NEW YORK (Reuters) – Underperformance among defensive shares in sectors such as utilities, healthcare and consumer staples is a bullish sign for equities as investors move towards risk, according to a recent note from Oppenheimer.
Analyst Ari Wald said in a May 11 note to clients that while the S&P 500 continues to test its 2,120 resistance point, as long as the benchmark index holds its support level at 2,040 the long-term trend is bullish.
While the index is up about 1.4 percent for the quarter, Wald notes “performance has not been particularly bad in any of the S&P’s sectors,” with only utilities, off 2 percent, posting a decline for the quarter.

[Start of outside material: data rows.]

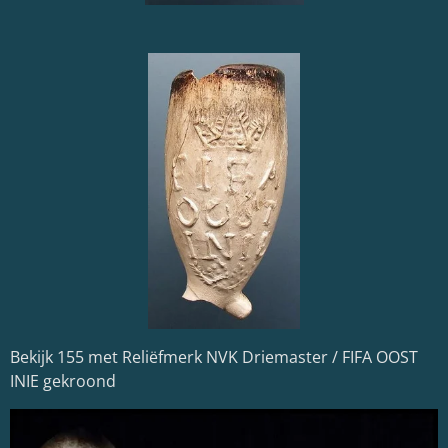
Bekijk 155 met Reliëfmerk NVK Driemaster / FIFA OOST
INIE gekroond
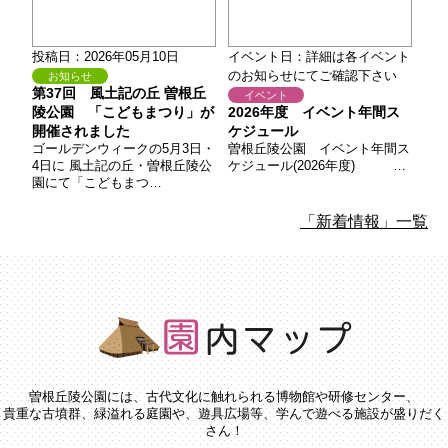
投稿日：2026年05月10日
イベント日：詳細は各イベント
のお知らせにてご確認下さい
お知らせ
第37回 風土記の丘 曽根丘
イベント
陵公園 「こどもまつり」が
2026年度 イベント年間ス
開催されました
ケジュール
ゴールデンウィークの5月3日・
曽根丘陵公園 イベント年間ス
4日に 風土記の丘・曽根丘陵公
ケジュール(2026年度) …
園にて「こどもまつ…
「新着情報」一覧
曽根丘陵公園には、古代文化に触れられる博物館や研修センター、
貴重な古墳群、緑溢れる庭園や、遊具広場等、学んで遊べる施設が盛りだく
さん！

The drop in utilities, along with underperformance in defensive names such as Johnson & Johnson, Procter & Gamble Co and Wal Mart Stores Inc and gains in cyclical stocks such as Nike Inc and MasterCard Inc suggest investors are embracing risk and “these leadership trends suggest cyclicality should be rewarded in the coming months and argues against a major top,” according to Wald.
Among the top 100 stocks by market capitalization in the S&P 500, J&J is down 3.8 percent, Procter & Gamble is down more than 2 percent and Wal Mart is off 4 percent for the quarter. Nike is up 2.3 percent while MasterCard is up more than 7 percent in the same time frame.
Wald also cites Starbucks Corp, up 5.5 percent quarter-to-date, Morgan Stanley, up 5.8 percent and JPMorgan Chase & Co, up 7.8 as emerging leaders among cyclical stocks.